Mitochondrial donation can significantly reduce the risk of maternally inherited mitochondrial disease transmission to offspring and, for some families, provides their only option to have unaffected, genetically related children. Australia has the clinical and scientific expertise to introduce mitochondrial donation in a highly regulated environment, but requires changes in legislation to adopt this innovative technology, as proposed in the Maeve’s Law currently under parliamentary review. A cautionary, staged approach is being considered for implementation in Australia.
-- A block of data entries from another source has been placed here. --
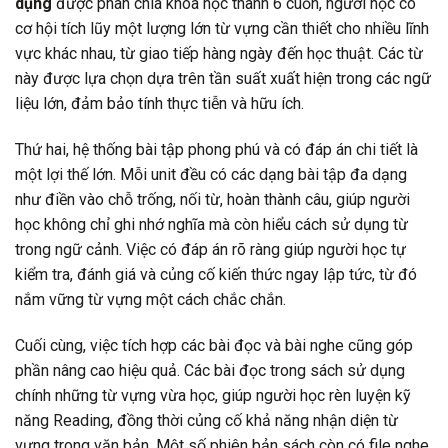
dụng
được phân chia khoa học thành 6 cuốn, người học có
cơ hội tích lũy một lượng lớn từ vựng cần thiết cho nhiều lĩnh
vực khác nhau, từ giao tiếp hàng ngày đến học thuật. Các từ
này được lựa chọn dựa trên tần suất xuất hiện trong các ngữ
liệu lớn, đảm bảo tính thực tiễn và hữu ích.
Thứ hai, hệ thống bài tập phong phú và có đáp án chi tiết là
một lợi thế lớn. Mỗi unit đều có các dạng bài tập đa dạng
như điền vào chỗ trống, nối từ, hoàn thành câu, giúp người
học không chỉ ghi nhớ nghĩa mà còn hiểu cách sử dụng từ
trong ngữ cảnh. Việc có đáp án rõ ràng giúp người học tự
kiểm tra, đánh giá và củng cố kiến thức ngay lập tức, từ đó
nắm vững từ vựng một cách chắc chắn.
Cuối cùng, việc tích hợp các bài đọc và bài nghe cũng góp
phần nâng cao hiệu quả. Các bài đọc trong sách sử dụng
chính những từ vựng vừa học, giúp người học rèn luyện kỹ
năng Reading, đồng thời củng cố khả năng nhận diện từ
vựng trong văn bản. Một số phiên bản sách còn có file nghe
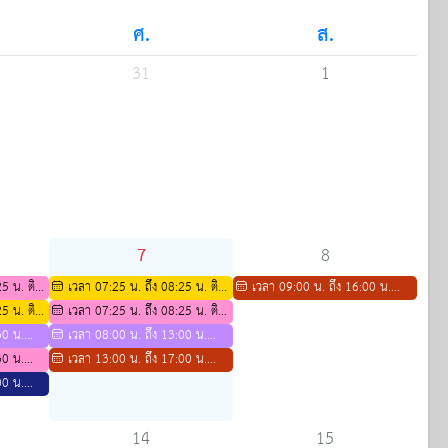
ศ.
ส.
31
1
7
8
5 น. ติว
เวลา 07:25 น. ถึง 08:25 น. ติว
เวลา 09:00 น. ถึง 16:00 น.
5 น. ติว
พี่สอนน้องสาขาชีววิทยา ปีการศึกษา
เวลา 07:25 น. ถึง 08:25 น. ติว
ตารางกิจกรรมการติว IELTS ปีการ
ีการศึกษา
30 น.
2569
สอวน สาขาคณิตศาสตร์
เวลา 08:00 น. ถึง 13:00 น.
ศึกษา 2569
30 น.
แข่งขัน casio thailand
เวลา 13:00 น. ถึง 17:00 น.
ิศด้าน
00 น.
ตารางกิจกรรมการติว IELTS ปีการ
 เพื่อ
m
ศึกษา 2569
14
15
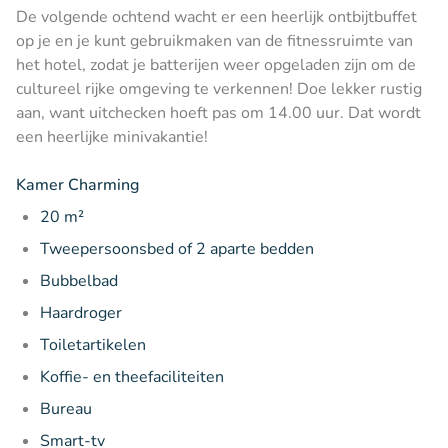
De volgende ochtend wacht er een heerlijk ontbijtbuffet
op je en je kunt gebruikmaken van de fitnessruimte van
het hotel, zodat je batterijen weer opgeladen zijn om de
cultureel rijke omgeving te verkennen! Doe lekker rustig
aan, want uitchecken hoeft pas om 14.00 uur. Dat wordt
een heerlijke minivakantie!
Kamer Charming
20 m²
Tweepersoonsbed of 2 aparte bedden
Bubbelbad
Haardroger
Toiletartikelen
Koffie- en theefaciliteiten
Bureau
Smart-tv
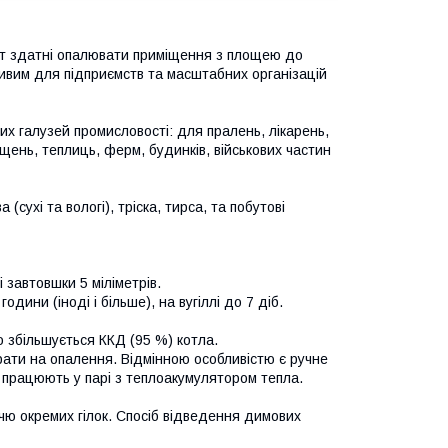
Вт здатні опалювати приміщення з площею до
ивим для підприємств та масштабних організацій
х галузей промисловості: для пралень, лікарень,
іщень, теплиць, ферм, будинків, військових частин
(сухі та вологі), тріска, тирса, та побутові
 завтовшки 5 міліметрів.
дини (іноді і більше), на вугіллі до 7 діб.
 збільшується ККД (95 %) котла.
рати на опалення. Відмінною особливістю є ручне
працюють у парі з теплоакумулятором тепла.
чю окремих гілок. Спосіб відведення димових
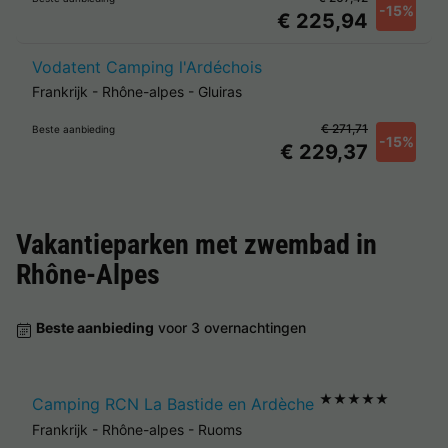
-15%
€ 225,94
Vodatent Camping l'Ardéchois
Frankrijk
-
Rhône-alpes
-
Gluiras
€ 271,71
Beste aanbieding
-15%
€ 229,37
Vakantieparken met zwembad in
Rhône-Alpes
Beste aanbieding
voor 3 overnachtingen
★★★★★
Camping RCN La Bastide en Ardèche
Frankrijk
-
Rhône-alpes
-
Ruoms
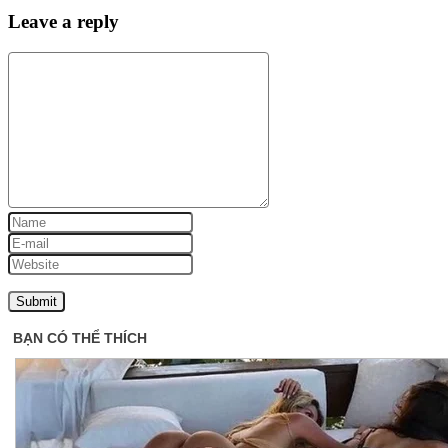
Leave a reply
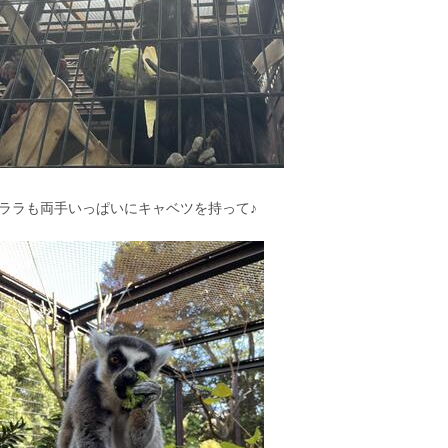
ララも両手いっぱいにキャベツを持って♪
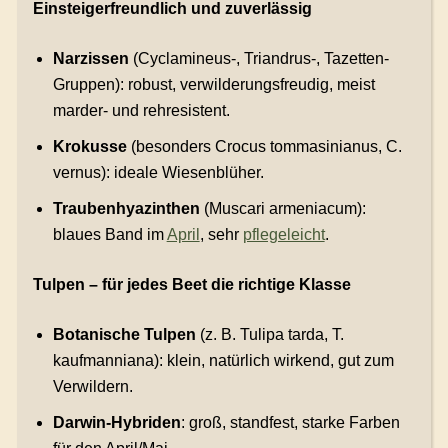
Einsteigerfreundlich und zuverlässig
Narzissen
(Cyclamineus-, Triandrus-, Tazetten-
Gruppen): robust, verwilderungsfreudig, meist
marder- und rehresistent.
Krokusse
(besonders Crocus tommasinianus, C.
vernus): ideale Wiesenblüher.
Traubenhyazinthen
(Muscari armeniacum):
blaues Band im
April
, sehr
pflegeleicht
.
Tulpen – für jedes Beet die richtige Klasse
Botanische Tulpen
(z. B. Tulipa tarda, T.
kaufmanniana): klein, natürlich wirkend, gut zum
Verwildern.
Darwin-Hybriden
: groß, standfest, starke Farben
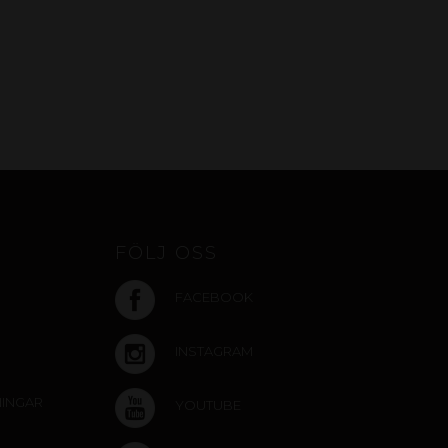
FÖLJ OSS
FACEBOOK
INSTAGRAM
NINGAR
YOUTUBE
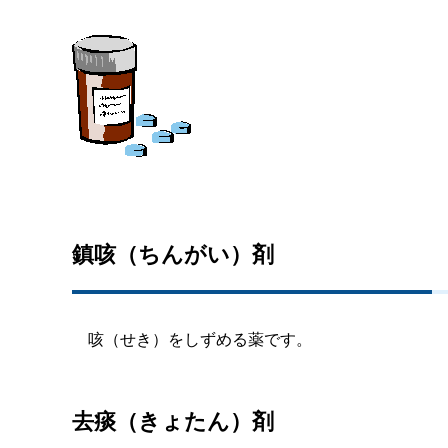
鎮咳（ちんがい）剤
咳（せき）をしずめる薬です。
去痰（きょたん）剤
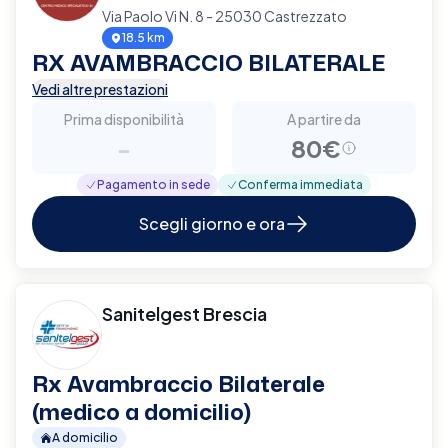
Via Paolo Vi N. 8 - 25030 Castrezzato
18.5 km
RX AVAMBRACCIO BILATERALE
Vedi altre prestazioni
Prima disponibilità
A partire da
-
80€
Pagamento in sede
Conferma immediata
Scegli giorno e ora
Sanitelgest Brescia
Rx Avambraccio Bilaterale
(medico a domicilio)
A domicilio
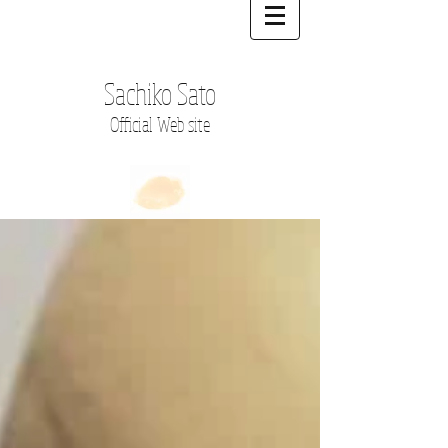
Sachiko Sato
Official Web site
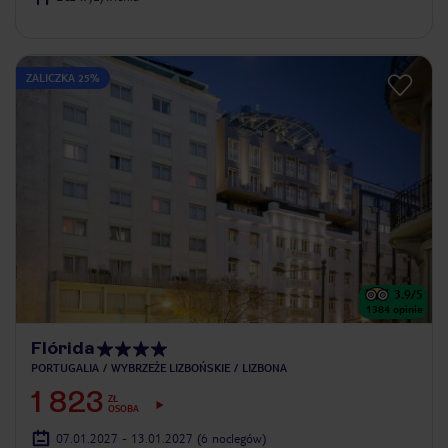
ZALICZKA 25%
3.9
/5
1384
opinie
Flórida
PORTUGALIA
WYBRZEŻE LIZBOŃSKIE
LIZBONA
1 823
ZŁ
OSOBA
07.01.2027 - 13.01.2027
(6 noclegów)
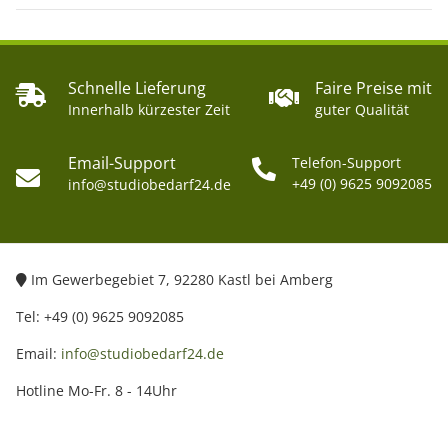
Schnelle Lieferung
Faire Preise mit
Innerhalb kürzester Zeit
guter Qualität
Email-Support
Telefon-Support
+49 (0) 9625 9092085
info@studiobedarf24.de
Im Gewerbegebiet 7, 92280 Kastl bei Amberg
Tel: +49 (0) 9625 9092085
Email:
info@studiobedarf24.de
Hotline Mo-Fr. 8 - 14Uhr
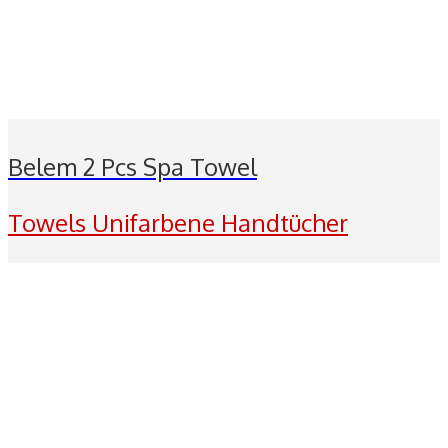
Belem 2 Pcs Spa Towel
Towels Unifarbene Handtücher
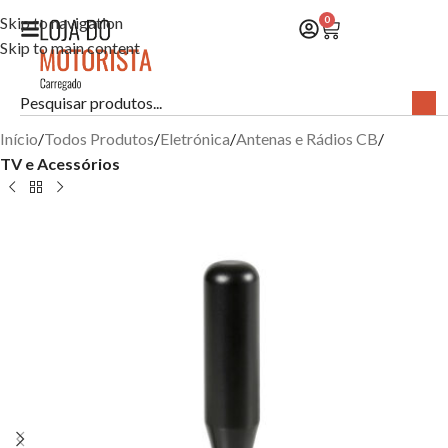
Skip to navigation
0
Skip to main content
Início
Todos Produtos
Eletrónica
Antenas e Rádios CB
TV e Acessórios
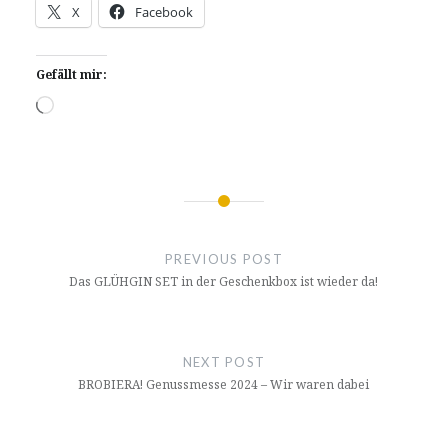
X
Facebook
Gefällt mir:
Wird
geladen …
Beitragsnavigation
PREVIOUS POST
Das GLÜHGIN SET in der Geschenkbox ist wieder da!
NEXT POST
BROBIERA! Genussmesse 2024 – Wir waren dabei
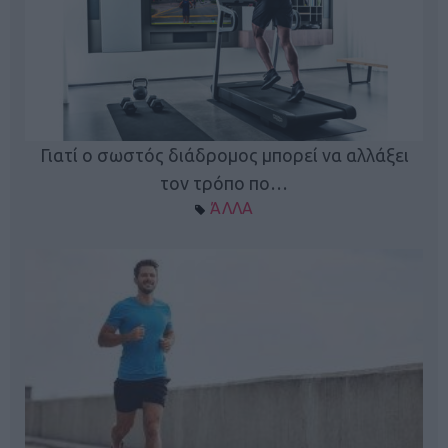
Γιατί ο σωστός διάδρομος μπορεί να αλλάξει
τον τρόπο πο…
ΆΛΛΑ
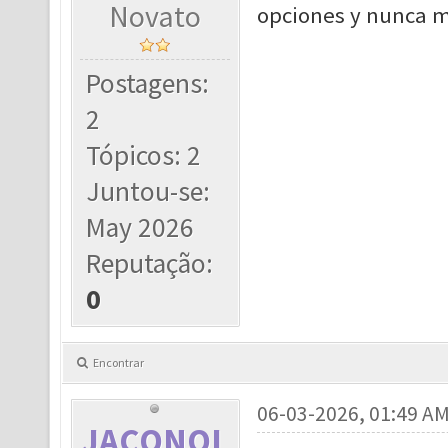
Novato
opciones y nunca m
Postagens:
2
Tópicos: 2
Juntou-se:
May 2026
Reputação:
0
Encontrar
06-03-2026, 01:49 A
JACONOL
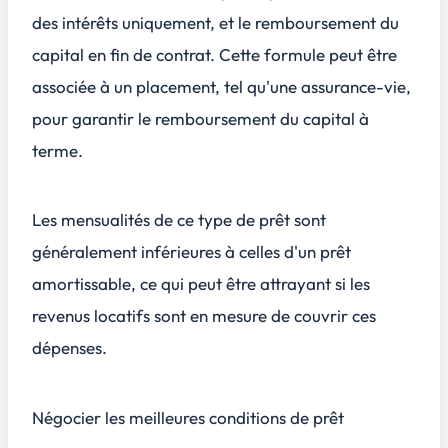
des intérêts uniquement, et le remboursement du
capital en fin de contrat. Cette formule peut être
associée à un placement, tel qu'une assurance-vie,
pour garantir le remboursement du capital à
terme.
Les mensualités de ce type de prêt sont
généralement inférieures à celles d'un prêt
amortissable, ce qui peut être attrayant si les
revenus locatifs sont en mesure de couvrir ces
dépenses.
Négocier les meilleures conditions de prêt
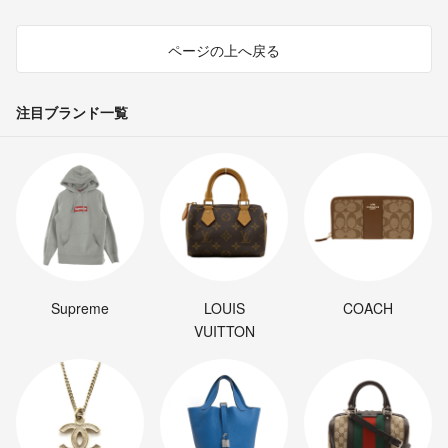
ページの上へ戻る
注目ブランド一覧
Supreme
LOUIS
COACH
VUITTON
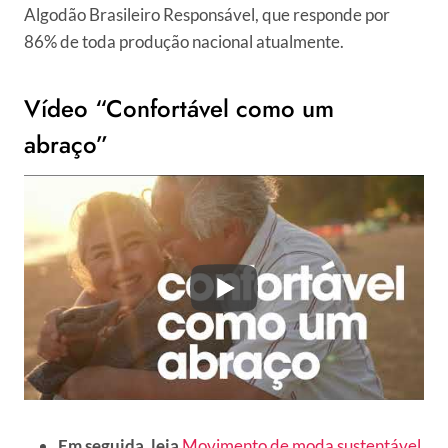
Algodão Brasileiro Responsável, que responde por
86% de toda produção nacional atualmente.
Vídeo “Confortável como um
abraço”
Em seguida, leia
Movimento de moda sustentável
Establishment of a coordinated network of clinics forming a national service would allow equitable access to the procedure and the clinical expertise necessary to evaluate patient outcomes, provide expert follow‐up, and support research and training in this important area.

Competing interests

No relevant disclosures.

Provenance

Not commissioned; externally peer reviewed.

Clinical syndrome	Clinical phenotype	Age of onset	Common causative mtDNA mutations
Maternally inherited Leigh syndrome (MILS)	Motor and intellectual developmental delay and neurological disability, early death (by 3 years)	3–12 months	MT ATP6 point mutation (m.8993T>G/C) in > 90% of mtDNA
Neurogenic weakness with ataxia and retinitis pigmentosa (NARP)	Ataxia, pigmentary retinopathy, weakness, seizures, neuropathy	Childhood or early adult life	MT ATP6 point mutation (m.8993T>G/C) in 70–80% of mtDNA
Mitochondrial encephalopathy, lactic acidosis, stroke‐like episodes (MELAS)	A broad spectrum of clinical phenotypes including stroke‐like episodes with encephalopathy, recurrent headaches, and seizures manifesting in severe cases. Variable presence of myopathy, deafness, endocrinopathy (eg, diabetes and short stature), ataxia, and early death (10–35 years)	Originally described in childhood but can present across the lifespan	MT TL1 point mutations (m.3243A>G in 80%, m3252A>G, m.3271T>C); MT TQ and NADH dehydrogenase subunit and ND5 point mutations (m.4332G>A, m.13513G>A)
Myoclonus, epilepsy, and ragged‐red fibres (MERRF)	Stimulus‐sensitive myoclonus, generalised focal seizures, ataxia, cardiomyopathy, and/or lipomas. A minority of patients have progressive external ophthalmoplegia	Adolescent or early adult life	MT TK point mutations (m.8344A>G most common, m.8356T>C, m.8363G>A) and MT TH point mutation (m.12147G>A)
Chronic progressive external ophthalmoplegia (CPEO)	Ptosis and ophthalmoparesis, frequent proximal myopathy and variable other clinical features such as ataxia and cardiac arrhythmias or cardiomyopathy	Any age but more severe phenotype with younger onset	Single deletions and MT TL1 and MT TK point mutations (including m.3243A>G, m.8344A>G)
Leber hereditary optic neuropathy (LHON)	Subacute painless unilateral progressing to bilateral visual failure. May also have dystonia, cardiac pre‐excitation syndromes and, in rare cases, (usually females) demyelination (Harding disease)	Typically in early adulthood, more common in males	MT ND1, ND4 and ND6 point mutations (m.3460G>A, m.11778G>A, m.14484T>C)

Some related clinical syndromes are caused by mutations in nuclear DNA (nDNA) but are not included in this table.